USA Today single-handedly revived the NSA scandal with a scoop on data harvesting – unleashing a political bombshell for the Bush administratrion by revealing that the The National Security Agency has been tapping in and gathering the phone call records of tens of millions of Americans.
…"It’s the largest database ever assembled in the world," said one person, who, like the others who agreed to talk about the NSA’s activities, declined to be identified by name or affiliation. The agency’s goal is "to create a database of every call ever made" within the nation’s borders, this person added.
…The usefulness of the NSA’s domestic phone-call database as a counterterrorism tool is unclear. Also unclear is whether the database has been used for other purposes.
Other purposes being the operative word because datamining for terrorists is like picking needles from a haystack – and it’s impossible according to Bruce Schneier from Wired Magazine.
This unrealistically accurate system will generate 1 billion false alarms for every real terrorist plot it uncovers. Every day of every year, the police will have to investigate 27 million potential plots in order to find the one real terrorist plot per month. Raise that false-positive accuracy to an absurd 99.9999 percent and you’re still chasing 2,750 false alarms per day — but that will inevitably raise your false negatives, and you’re going to miss some of those 10 real plots.
This isn’t anything new. In statistics, it’s called the "base rate fallacy," and it applies in other domains as well. For example, even highly accurate medical tests are useless as diagnostic tools if the incidence of the disease is rare in the general population. Terrorist attacks are also rare, any "test" is going to result in an endless stream of false alarms. This is exactly the sort of thing we saw with the NSA’s eavesdropping program: the New York Times reported that the computers spat out thousands of tips per month. Every one of them turned out to be a false alarm. And the cost was enormous — not just for the FBI agents running around chasing dead-end leads instead of doing things that might actually make us safer, but also the cost in civil liberties. The fundamental freedoms that make our country the envy of the world are valuable, and not something that we should throw away lightly.
So who is the NSA spying on and why? After all – It’s not 25 million calls that count, it’s the 8-10 calls on your enemies list. Imagine the use of being able to type in journalist Seymour Hersh and find out every person he talked to on the phone for the past 12 months?
It’s all about social networks – whether they be dissidents, Democrats, political opponents or ‘terrorists’. Basically… anyone who is against Bush and the way he is fighting the "War on Terror".

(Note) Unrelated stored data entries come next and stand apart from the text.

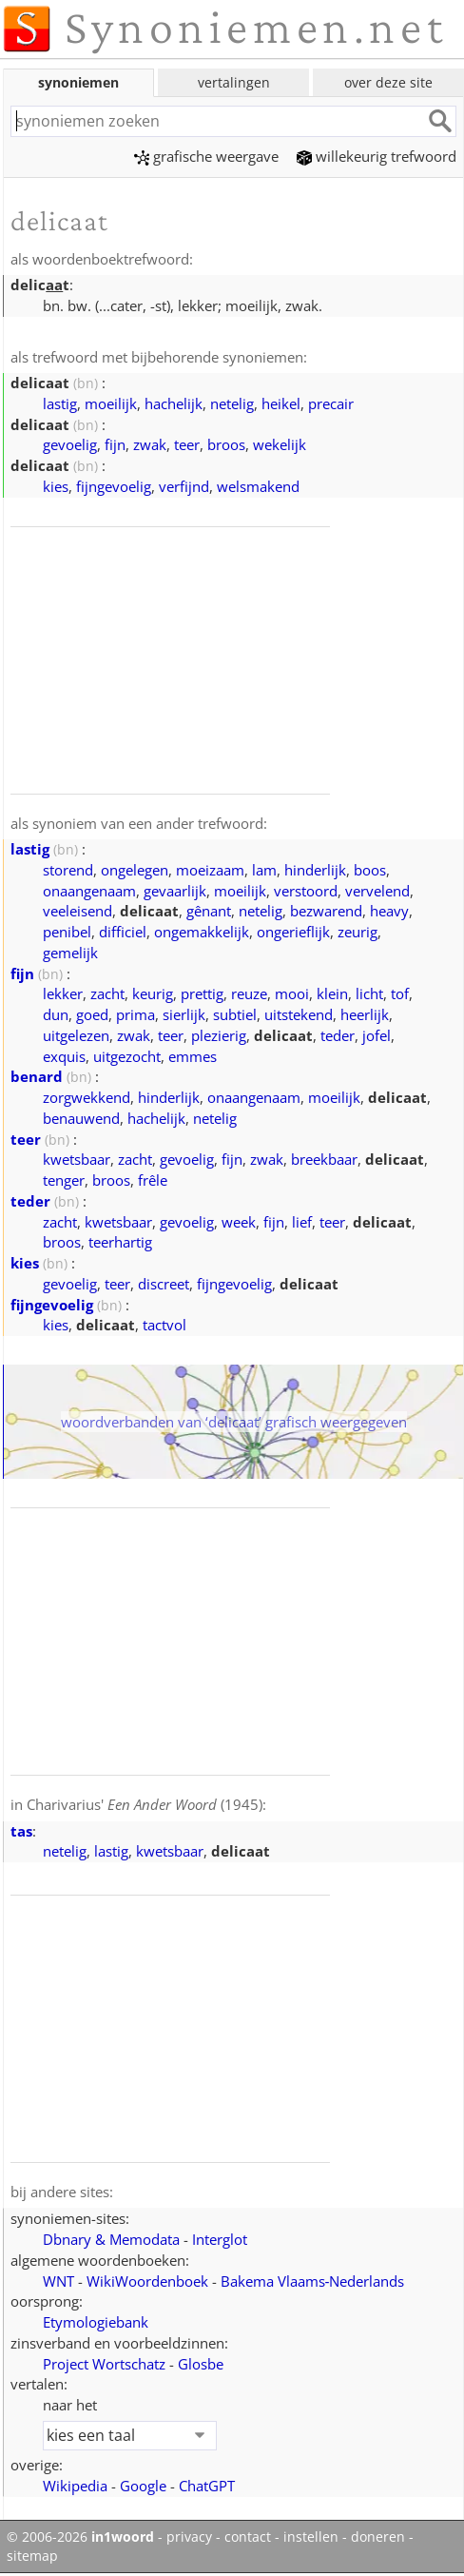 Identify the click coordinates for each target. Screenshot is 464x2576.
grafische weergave (206, 156)
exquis (64, 1056)
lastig (60, 403)
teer (187, 444)
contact (247, 2537)
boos (370, 869)
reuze (249, 993)
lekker (63, 993)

"You’re either with us or against us in the fight against terror." George Bush, November 6, 2001
More from the USA Today article.
…With access to records of billions of domestic calls, the NSA has gained a secret window into the communications habits of millions of Americans. Customers’ names, street addresses and other personal information are not being handed over as part of NSA’s domestic program, the sources said. But the phone numbers the NSA collects can easily be cross-checked with other databases to obtain that information.
…Air Force Gen. Michael Hayden, nominated last Monday by President Bush to become the director of the CIA, headed the NSA from March 1999 to April 2005. In that post, Hayden would have overseen the agency’s domestic call-tracking program.
In the fall of 2001, NSA director, Hayden allegedly began ignoring the FISA law. Instead of allowing FISA court judges to decide which Americans should be targeted, as the law required, he secretly gave the responsibility back to agency shift supervisors, as was done during Watergate. And months later, President Bush issued an order approving and continuing the operation, just as President Nixon did.
And Hayden simply did what all corporations love – give them money.
…The sources said the NSA made clear that it was willing to pay for the cooperation. AT&T, which at the time was headed by C. Michael Armstrong, agreed to help the NSA. So did BellSouth, headed by F. Duane Ackerman; SBC, headed by Ed Whitacre; and Verizon, headed by Ivan Seidenberg. With that, the NSA’s domestic program began in earnest.
One major telecommunications company declined to participate in the program: Qwest. And they were berated and threatened with exclusion in the corporate welfare merry-go-round.
…Trying to put pressure on Qwest, NSA representatives pointedly told Qwest that it was the lone holdout among the big telecommunications companies. It also tried appealing to Qwest’s patriotic side: In one meeting, an NSA representative suggested that Qwest’s refusal to contribute to the database could compromise national security, one person recalled. In addition, the agency suggested that Qwest’s foot-dragging might affect its ability to get future classified work with the government. Like other big telecommunications companies, Qwest already had classified contracts and hoped to get more.
Member’s of Daily Kos have now formed an action group to push people to switch to Qwest.